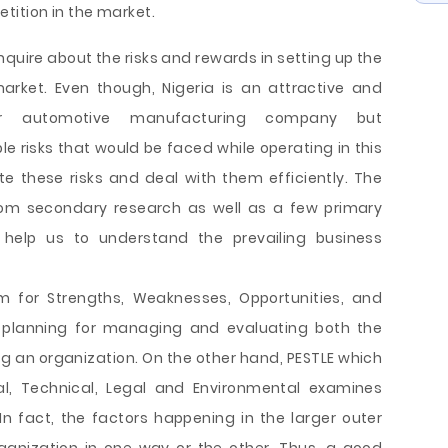
tition in the market.
enquire about the risks and rewards in setting up the
rket. Even though, Nigeria is an attractive and
or automotive manufacturing company but
 risks that would be faced while operating in this
te these risks and deal with them efficiently. The
rom secondary research as well as a few primary
 help us to understand the prevailing business
m for Strengths, Weaknesses, Opportunities, and
ic planning for managing and evaluating both the
ng an organization. On the other hand, PESTLE which
ial, Technical, Legal and Environmental examines
 In fact, the factors happening in the larger outer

***

Every line above that holds the string "risks" counts once. State how many such lines there are, as a number alone.

3